Proprio così – pensa l’analista – la fiducia è un sentimento a priori che proiettiamo sugli altri. E si rammenta di come per lui negli anni quel sentimento antico è andato ripetutamente a sbattere contro la realtà, sinché a un certo punto, alle soglie della terza età, si è incrinato, introducendolo in territori sconosciuti. Dunque la fiducia – riflette l’analista – può aprire gli occhi, così come la sfiducia può ricredersi – quest’ultimo, in fondo, è uno degli scopi principali del mio lavoro. Certo è dura ribaltare nell’età adulta un sentimento che è cresciuto con noi sin dall’infanzia. Un’impresa titanica. E poi io dovrei essere assolutamente degno di fiducia, o magari, come direbbe Winnicot, sufficientemente degno – livello più abbordabile.

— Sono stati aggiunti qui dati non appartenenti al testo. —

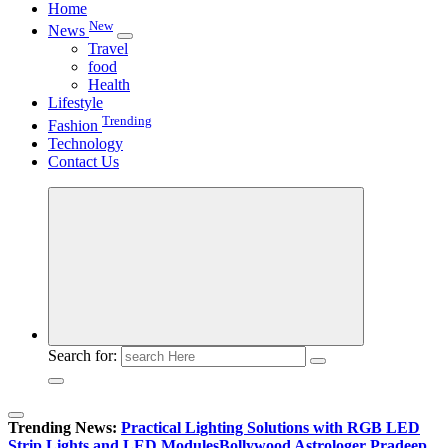
Home
New
News
Travel
food
Health
Lifestyle
Trending
Fashion
Technology
Contact Us
Search for:
Trending News:
Practical Lighting Solutions with RGB LED
Strip Lights and LED Modules
Bollywood Astrologer Pradeep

– La seduta sta per finire… Voglio restare qua… Posso?
– Lo sa che non è possibile. Comunque io non sparirò quando lei uscirà da qui. Ci sarò ancora, lo tenga a mente.
– Non è la stessa cosa.
– Lo so, ma è qualcosa.
(Silenzio)
– Vorrei portare con me un oggetto che le appartiene.
– Quale? – chiede l’analista pensando all’oggetto transizionale.

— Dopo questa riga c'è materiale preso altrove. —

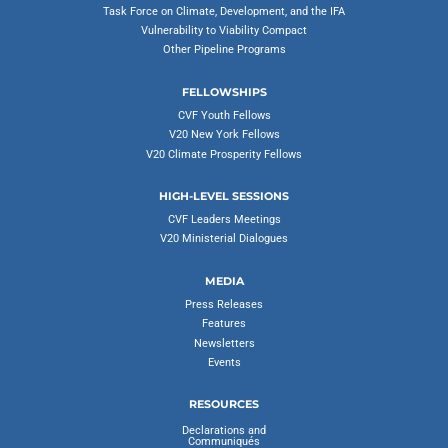
Task Force on Climate, Development, and the IFA
Vulnerability to Viability Compact
Other Pipeline Programs
FELLOWSHIPS
CVF Youth Fellows
V20 New York Fellows
V20 Climate Prosperity Fellows
HIGH-LEVEL SESSIONS
CVF Leaders Meetings
V20 Ministerial Dialogues
MEDIA
Press Releases
Features
Newsletters
Events
RESOURCES
Declarations and
Communiqués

Daniela si guarda intorno.
– Questa – dice la donna indicando una piccola maschera che è appoggiata su un ripiano della libreria.
– Perché proprio quella?
– È un’apparenza… un po’ come me e lei.
L’analista è colpito dall’affermazione della donna, ma sa che è tardi e non c’è tempo per lavorarci sopra. Si annota la frase sul blocco degli appunti e a fianco scrive: “È consapevole del valore simbolico della relazione terapeutica o sta dicendo che la nostra relazione è una farsa?”
– Posso prenderla?
– Sì
Daniela si alza dal lettino e prende la maschera. Dopo averla osservata attentamente la infila nella borsetta.
– Grazie, ora me ne vado.
La donna scende le scale lentamente, come se avesse paura di cadere. Davanti all’ingresso l’analista la saluta con la sua formula di rito – “buona settimana” – e dopo aver chiuso la porta si ricorda di Angela, l’interlocutrice analitica che voleva lasciargli un orecchino. Lei voleva lasciarmi un suo oggetto – pensa – Daniela invece ne ha voluto uno mio. Qual’ è la differenza? Angela aveva bisogno di mantenere una continuità della relazione, così come Daniela. Ma Angela mi vuole lasciare qualcosa di sé che ha valore, Daniela invece non riconosce in sé alcun valore e ha bisogno di qualcosa che mi rappresenti: l’orecchino rappresenta Angela, la maschera rappresenta me. Angela usa a piene mani oggetti transizionali, è una conservatrice di oggetti che gli ricordano le sue passate relazioni, Daniela sembra stia creando ora il suo primo oggetto transizionale o almeno così mi piace pensare. L’una interiorizza, l’altra sta forse imparando a farlo. Mah – esclama l’analista – questo è un lavoro da pignoli, perché è nei dettagli che si nascondono le dinamiche profonde – gli accade spesso di parlare ad alta voce con se stesso. Viene interrotto nelle sue meditazioni dalla gatta che attira la sua attenzione con un miagolio perentorio che significa occupati di me. L’analista si accovaccia, le strofina il mento e l’angolo della bocca e intanto pensa a quanto è fluida la relazione tra lui e la gatta.